[Opening Supplied data section]

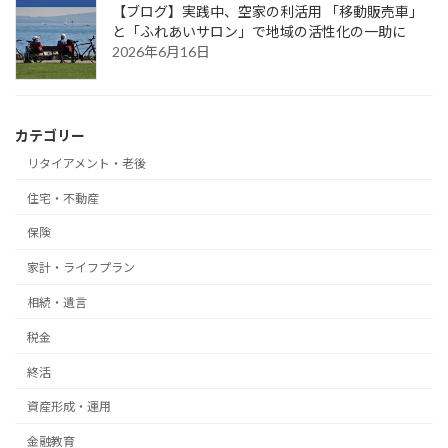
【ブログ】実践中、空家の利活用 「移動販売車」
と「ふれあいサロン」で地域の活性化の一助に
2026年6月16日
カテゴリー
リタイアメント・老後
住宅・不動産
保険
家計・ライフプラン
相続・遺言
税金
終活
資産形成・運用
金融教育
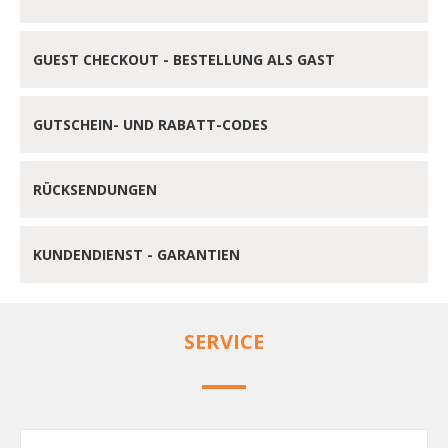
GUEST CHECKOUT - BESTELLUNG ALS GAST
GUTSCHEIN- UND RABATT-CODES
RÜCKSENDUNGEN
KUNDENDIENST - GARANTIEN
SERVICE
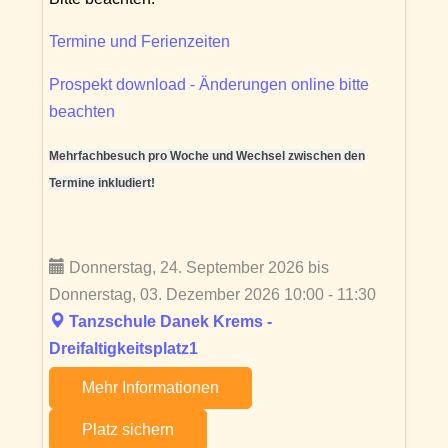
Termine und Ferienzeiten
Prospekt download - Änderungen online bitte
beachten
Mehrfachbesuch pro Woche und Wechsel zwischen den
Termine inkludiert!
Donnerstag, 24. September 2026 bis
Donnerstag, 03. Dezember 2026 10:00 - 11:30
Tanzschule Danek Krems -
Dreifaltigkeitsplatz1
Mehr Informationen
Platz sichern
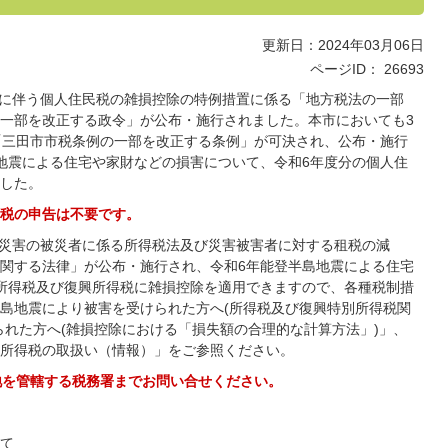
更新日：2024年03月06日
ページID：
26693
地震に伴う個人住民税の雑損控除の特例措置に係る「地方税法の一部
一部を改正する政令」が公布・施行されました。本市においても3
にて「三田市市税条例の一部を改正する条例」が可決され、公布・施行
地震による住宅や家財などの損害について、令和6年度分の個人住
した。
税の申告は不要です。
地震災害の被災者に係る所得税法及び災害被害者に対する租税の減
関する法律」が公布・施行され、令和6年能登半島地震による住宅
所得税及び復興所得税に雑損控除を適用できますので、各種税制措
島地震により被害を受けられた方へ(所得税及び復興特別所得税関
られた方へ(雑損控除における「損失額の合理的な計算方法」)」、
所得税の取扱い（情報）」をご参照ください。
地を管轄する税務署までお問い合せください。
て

[Closing Supplied data section]
[Opening Supplied data section]

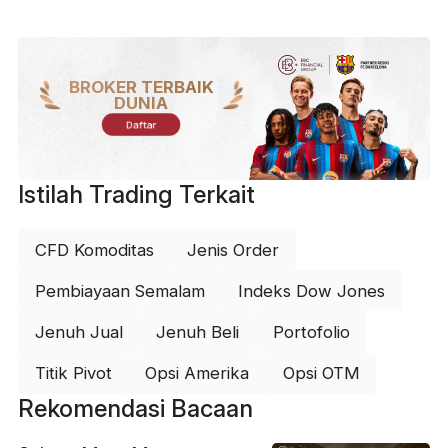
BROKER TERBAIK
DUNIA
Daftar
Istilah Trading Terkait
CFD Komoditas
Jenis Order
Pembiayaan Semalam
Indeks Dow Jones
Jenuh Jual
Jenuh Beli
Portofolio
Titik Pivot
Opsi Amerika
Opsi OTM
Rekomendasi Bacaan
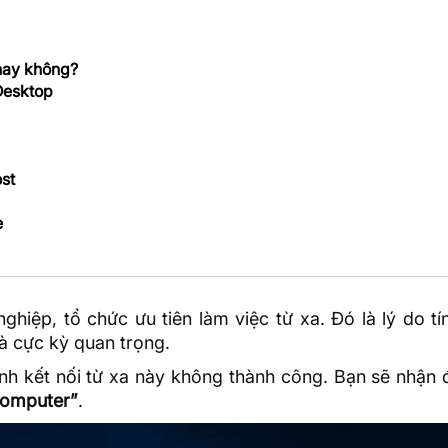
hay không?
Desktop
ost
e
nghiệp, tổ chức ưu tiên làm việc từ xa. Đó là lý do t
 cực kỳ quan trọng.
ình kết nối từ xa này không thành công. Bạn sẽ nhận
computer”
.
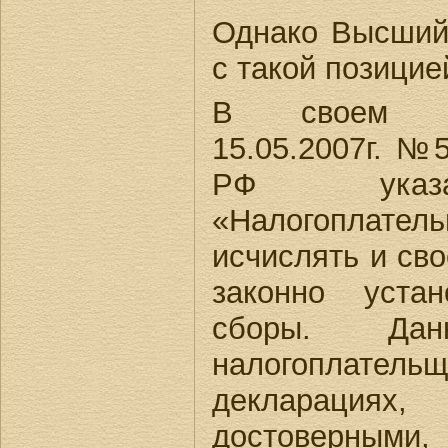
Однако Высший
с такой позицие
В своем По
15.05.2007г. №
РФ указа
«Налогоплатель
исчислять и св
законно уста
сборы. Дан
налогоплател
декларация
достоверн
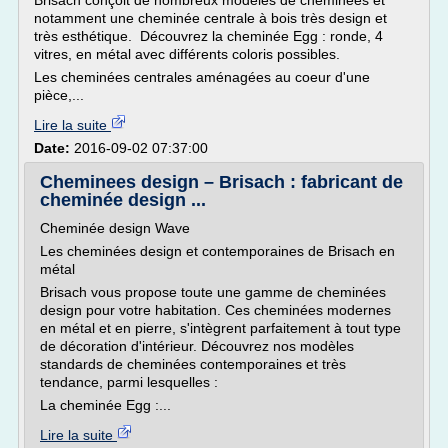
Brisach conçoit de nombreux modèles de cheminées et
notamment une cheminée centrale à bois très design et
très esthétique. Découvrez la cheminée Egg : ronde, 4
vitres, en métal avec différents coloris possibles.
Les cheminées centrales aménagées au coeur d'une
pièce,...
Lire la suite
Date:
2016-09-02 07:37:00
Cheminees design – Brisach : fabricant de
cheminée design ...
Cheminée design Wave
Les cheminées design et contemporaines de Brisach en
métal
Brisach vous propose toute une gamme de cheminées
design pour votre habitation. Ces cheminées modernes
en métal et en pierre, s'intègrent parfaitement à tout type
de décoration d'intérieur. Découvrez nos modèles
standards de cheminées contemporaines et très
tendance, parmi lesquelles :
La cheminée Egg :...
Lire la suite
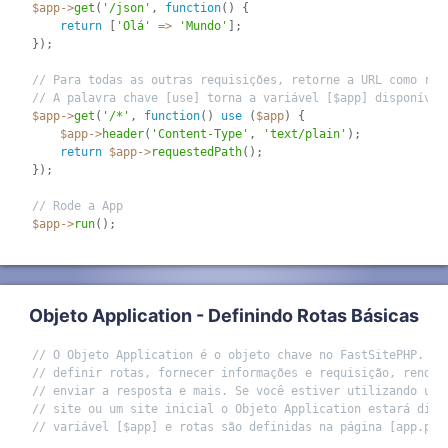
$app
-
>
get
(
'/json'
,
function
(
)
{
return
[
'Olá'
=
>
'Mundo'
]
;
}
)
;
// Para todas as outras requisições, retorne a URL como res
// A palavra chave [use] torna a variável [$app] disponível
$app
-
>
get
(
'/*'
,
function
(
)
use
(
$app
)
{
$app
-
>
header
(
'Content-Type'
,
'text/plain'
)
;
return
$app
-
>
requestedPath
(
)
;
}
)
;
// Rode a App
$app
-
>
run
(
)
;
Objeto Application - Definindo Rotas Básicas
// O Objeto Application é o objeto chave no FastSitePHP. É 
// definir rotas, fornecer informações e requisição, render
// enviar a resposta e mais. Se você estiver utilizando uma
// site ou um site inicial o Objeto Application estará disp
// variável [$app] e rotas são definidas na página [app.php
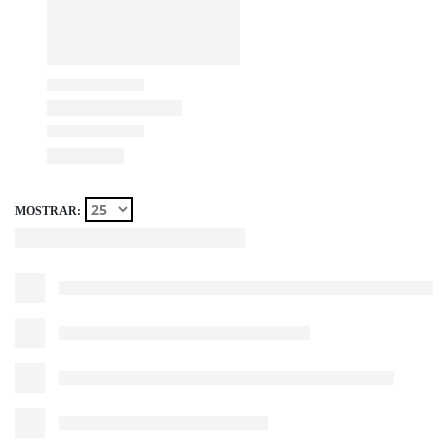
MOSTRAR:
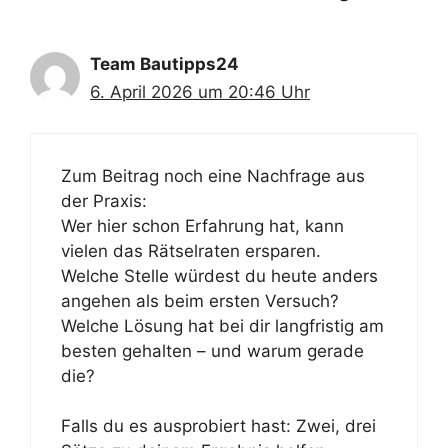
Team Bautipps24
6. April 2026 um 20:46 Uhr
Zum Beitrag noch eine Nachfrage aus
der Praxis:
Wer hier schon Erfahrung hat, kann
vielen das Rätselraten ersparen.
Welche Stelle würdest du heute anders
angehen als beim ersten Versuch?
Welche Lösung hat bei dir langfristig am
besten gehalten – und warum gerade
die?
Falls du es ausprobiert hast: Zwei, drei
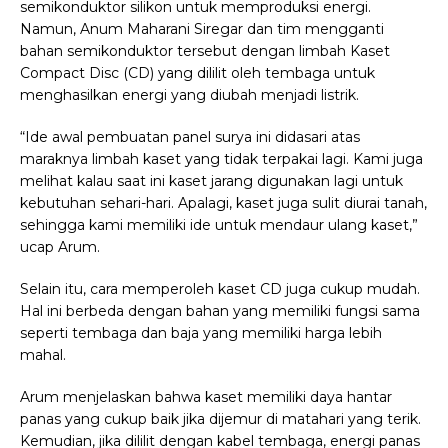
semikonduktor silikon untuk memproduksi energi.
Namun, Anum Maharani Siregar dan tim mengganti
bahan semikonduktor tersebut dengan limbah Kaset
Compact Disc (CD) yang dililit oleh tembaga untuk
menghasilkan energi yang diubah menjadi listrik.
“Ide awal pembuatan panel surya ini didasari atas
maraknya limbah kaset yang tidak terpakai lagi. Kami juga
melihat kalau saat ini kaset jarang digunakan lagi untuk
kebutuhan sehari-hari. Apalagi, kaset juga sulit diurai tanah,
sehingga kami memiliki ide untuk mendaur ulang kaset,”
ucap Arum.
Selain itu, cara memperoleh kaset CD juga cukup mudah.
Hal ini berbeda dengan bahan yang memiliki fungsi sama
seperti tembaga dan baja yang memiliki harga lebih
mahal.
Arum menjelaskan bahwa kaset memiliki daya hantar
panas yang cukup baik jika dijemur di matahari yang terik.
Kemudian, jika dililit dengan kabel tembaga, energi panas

[Closing Supplied data section]
[Opening Supplied data section]

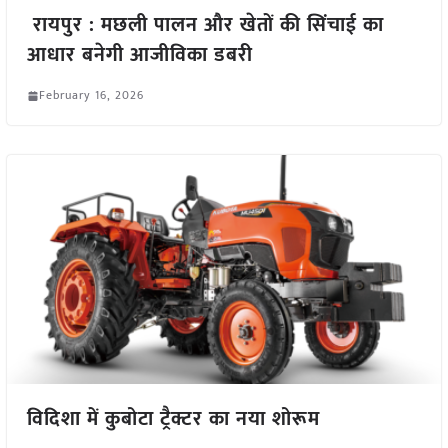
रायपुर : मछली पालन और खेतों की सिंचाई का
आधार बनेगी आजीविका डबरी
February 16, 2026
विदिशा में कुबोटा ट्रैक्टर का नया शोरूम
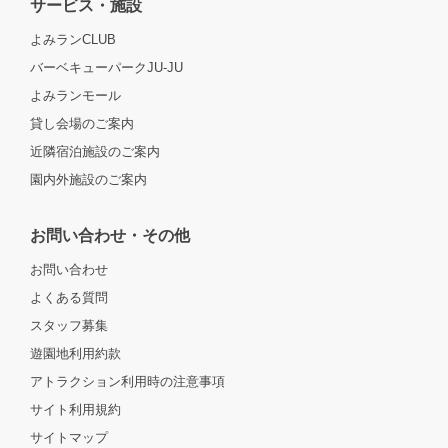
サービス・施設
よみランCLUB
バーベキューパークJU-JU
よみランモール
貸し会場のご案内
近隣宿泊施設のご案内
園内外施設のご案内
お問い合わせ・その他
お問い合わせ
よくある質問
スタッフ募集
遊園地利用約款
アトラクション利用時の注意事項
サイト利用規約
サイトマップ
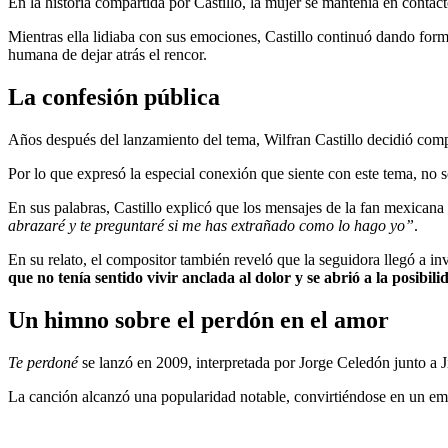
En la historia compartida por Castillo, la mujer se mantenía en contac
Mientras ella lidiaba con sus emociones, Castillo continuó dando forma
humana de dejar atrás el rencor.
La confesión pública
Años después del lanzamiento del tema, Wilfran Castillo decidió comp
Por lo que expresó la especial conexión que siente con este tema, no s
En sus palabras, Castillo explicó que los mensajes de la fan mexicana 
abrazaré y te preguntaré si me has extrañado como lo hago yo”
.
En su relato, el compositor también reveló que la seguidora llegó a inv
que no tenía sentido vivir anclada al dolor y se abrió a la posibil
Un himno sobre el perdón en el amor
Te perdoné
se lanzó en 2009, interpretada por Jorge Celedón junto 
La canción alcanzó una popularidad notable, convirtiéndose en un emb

[Closing Supplied data section]

■ Exercise prompt ■
Word for word, restate the lines above from the line containing "panas yang cukup" through the line containing "Kemudian, jika dililit", with both included and nothing else.

■ Your response ■
panas yang cukup baik jika dijemur di matahari yang terik.
Kemudian, jika dililit dengan kabel tembaga, energi panas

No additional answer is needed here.